-- Source data follows --
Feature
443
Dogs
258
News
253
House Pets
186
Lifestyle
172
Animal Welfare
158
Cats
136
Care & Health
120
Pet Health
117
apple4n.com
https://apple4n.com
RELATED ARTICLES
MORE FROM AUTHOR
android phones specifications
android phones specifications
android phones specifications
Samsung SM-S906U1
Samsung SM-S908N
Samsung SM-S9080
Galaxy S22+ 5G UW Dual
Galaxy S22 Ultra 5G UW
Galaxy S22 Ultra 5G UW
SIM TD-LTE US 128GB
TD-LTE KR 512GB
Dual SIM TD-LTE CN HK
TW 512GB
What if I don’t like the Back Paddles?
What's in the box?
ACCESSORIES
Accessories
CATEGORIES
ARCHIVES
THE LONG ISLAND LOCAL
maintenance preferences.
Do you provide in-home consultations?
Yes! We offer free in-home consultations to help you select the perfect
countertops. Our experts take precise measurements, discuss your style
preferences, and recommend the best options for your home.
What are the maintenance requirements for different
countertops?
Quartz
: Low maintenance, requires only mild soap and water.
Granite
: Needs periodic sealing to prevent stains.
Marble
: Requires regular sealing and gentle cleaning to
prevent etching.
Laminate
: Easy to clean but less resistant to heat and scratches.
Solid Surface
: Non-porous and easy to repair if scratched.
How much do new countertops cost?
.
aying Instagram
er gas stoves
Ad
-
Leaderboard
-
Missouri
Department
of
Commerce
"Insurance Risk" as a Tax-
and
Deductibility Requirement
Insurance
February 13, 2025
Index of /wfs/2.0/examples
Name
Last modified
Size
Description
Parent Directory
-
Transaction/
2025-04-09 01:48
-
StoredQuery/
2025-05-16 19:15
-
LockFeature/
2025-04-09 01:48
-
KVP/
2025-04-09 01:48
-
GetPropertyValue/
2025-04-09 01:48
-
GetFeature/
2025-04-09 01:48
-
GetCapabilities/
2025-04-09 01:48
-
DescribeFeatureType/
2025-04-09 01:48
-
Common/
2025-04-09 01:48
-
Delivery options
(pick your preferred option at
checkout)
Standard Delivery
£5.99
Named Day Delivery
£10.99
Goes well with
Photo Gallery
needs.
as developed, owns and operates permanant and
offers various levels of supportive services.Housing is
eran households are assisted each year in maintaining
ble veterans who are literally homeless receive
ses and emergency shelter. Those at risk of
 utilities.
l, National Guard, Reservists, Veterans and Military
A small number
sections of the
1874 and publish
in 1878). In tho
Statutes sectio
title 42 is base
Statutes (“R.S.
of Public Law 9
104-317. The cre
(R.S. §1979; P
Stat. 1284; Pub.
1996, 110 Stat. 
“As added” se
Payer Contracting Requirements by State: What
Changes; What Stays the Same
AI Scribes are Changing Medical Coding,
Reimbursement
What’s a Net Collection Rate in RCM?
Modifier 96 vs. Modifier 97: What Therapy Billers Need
-- Source data concluded --
◆ **Directions**
Give back the entries above precisely as they appear.

◆ **Response area**
Feature
443
Dogs
258
News
253
House Pets
186
Lifestyle
172
Animal Welfare
158
Cats
136
Care & Health
120
Pet Health
117
apple4n.com
https://apple4n.com
RELATED ARTICLES
MORE FROM AUTHOR
android phones specifications
android phones specifications
android phones specifications
Samsung SM-S906U1
Samsung SM-S908N
Samsung SM-S9080
Galaxy S22+ 5G UW Dual
Galaxy S22 Ultra 5G UW
Galaxy S22 Ultra 5G UW
SIM TD-LTE US 128GB
TD-LTE KR 512GB
Dual SIM TD-LTE CN HK
TW 512GB
What if I don’t like the Back Paddles?
What's in the box?
ACCESSORIES
Accessories
CATEGORIES
ARCHIVES
THE LONG ISLAND LOCAL
maintenance preferences.
Do you provide in-home consultations?
Yes! We offer free in-home consultations to help you select the perfect
countertops. Our experts take precise measurements, discuss your style
preferences, and recommend the best options for your home.
What are the maintenance requirements for different
countertops?
Quartz
: Low maintenance, requires only mild soap and water.
Granite
: Needs periodic sealing to prevent stains.
Marble
: Requires regular sealing and gentle cleaning to
prevent etching.
Laminate
: Easy to clean but less resistant to heat and scratches.
Solid Surface
: Non-porous and easy to repair if scratched.
How much do new countertops cost?
.
aying Instagram
er gas stoves
Ad
-
Leaderboard
-
Missouri
Department
of
Commerce
"Insurance Risk" as a Tax-
and
Deductibility Requirement
Insurance
February 13, 2025
Index of /wfs/2.0/examples
Name
Last modified
Size
Description
Parent Directory
-
Transaction/
2025-04-09 01:48
-
StoredQuery/
2025-05-16 19:15
-
LockFeature/
2025-04-09 01:48
-
KVP/
2025-04-09 01:48
-
GetPropertyValue/
2025-04-09 01:48
-
GetFeature/
2025-04-09 01:48
-
GetCapabilities/
2025-04-09 01:48
-
DescribeFeatureType/
2025-04-09 01:48
-
Common/
2025-04-09 01:48
-
Delivery options
(pick your preferred option at
checkout)
Standard Delivery
£5.99
Named Day Delivery
£10.99
Goes well with
Photo Gallery
needs.
as developed, owns and operates permanant and
offers various levels of supportive services.Housing is
eran households are assisted each year in maintaining
ble veterans who are literally homeless receive
ses and emergency shelter. Those at risk of
 utilities.
l, National Guard, Reservists, Veterans and Military
A small number
sections of the
1874 and publish
in 1878). In tho
Statutes sectio
title 42 is base
Statutes (“R.S.
of Public Law 9
104-317. The cre
(R.S. §1979; P
Stat. 1284; Pub.
1996, 110 Stat. 
“As added” se
Payer Contracting Requirements by State: What
Changes; What Stays the Same
AI Scribes are Changing Medical Coding,
Reimbursement
What’s a Net Collection Rate in RCM?
Modifier 96 vs. Modifier 97: What Therapy Billers Need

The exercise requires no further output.